As I was walking around the front yard this morning, I noticed that the azaleas and hydrangeas were starting to bud and bloom again.  Looking at the bushes a few weeks ago, we thought they were dead and we would have to start from scratch again.  My mother in law chopped away on Easter weekend and found some green at the bottom.  Brian worked a on them later in the week and found more.  The new growth is a huge contrast to the old.  Most of it is next to the old and not in it the current bushes.  So, sadly, we are going to have to cut out most of the old.  

I say sadly because those bushes were tall and full...the new is short and sparse.  

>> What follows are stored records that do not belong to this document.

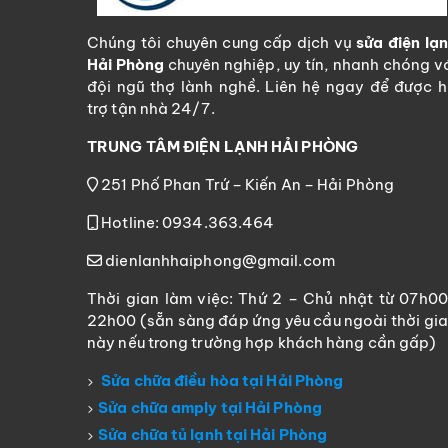
Chúng tôi chuyên cung cấp dịch vụ
sửa điện lạ
Hải Phòng
chuyên nghiệp, uy tín, nhanh chóng v
đội ngũ thợ lành nghề. Liên hệ ngay để được 
trợ tận nhà 24/7.
TRUNG TÂM ĐIỆN LẠNH HẢI PHÒNG
251 Phố Phan Trứ – Kiến An – Hải Phòng
Hotline: 0934.363.464
dienlanhhaiphong@gmail.com
Thời gian làm việc: Thứ 2 – Chủ nhật từ 07h0
22h00 (sẵn sàng đáp ứng yêu cầu ngoài thời gi
này nếu trong trường hợp khách hàng cần gấp)
Sửa chữa điều hòa tại Hải Phòng
Sửa chữa amply tại Hải Phòng
Sửa chữa tủ lạnh tại Hải Phòng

We could continue to leave the old because it's bigger and it's what has been there for years.  But if we do, we will lose the new growth and just have tall, brown bushes. If we cut out the old, the house will look bare for the next few years until the new growth expands and fills in the gaps left by the old.  I wish this were an overnight process, but it's not (*SIGH*).  It will take several seasons and a lot of hard work before the flower bed looks lush and inviting. 

I can't help but think of how that same concept translates to us.  We weather some pretty bad storms and seldom do we come out unchanged.  In fact, parts of us die and never grow again.  We can continue to water and care for those dead parts, hoping they will miraculously come back to life. We can wallow in the fact they are not blooming.  We can mourn the flowers we used to have.

Or we can cultivate the new parts--the fresh things that God is teaching us and doing in us and bringing forward for the world to enjoy-the parts that bring a new beauty and joy--different than the old and maybe even more beautiful. in their time.

It doesn't mean we can't still grieve the old.  If we didn't grieve that part, then it probably didn't matter much.  There's something cathartic about a good cry over what we used to have.  But in the lamenting, we can also smile at the bittersweet shoots popping out of us and reaching toward the Son.  The new blooms God is bringing forth.

"See, I am doing a new thing!  Now it springs up; do you know perceive it?  I am making a way in the wilderness and streams in the wasteland."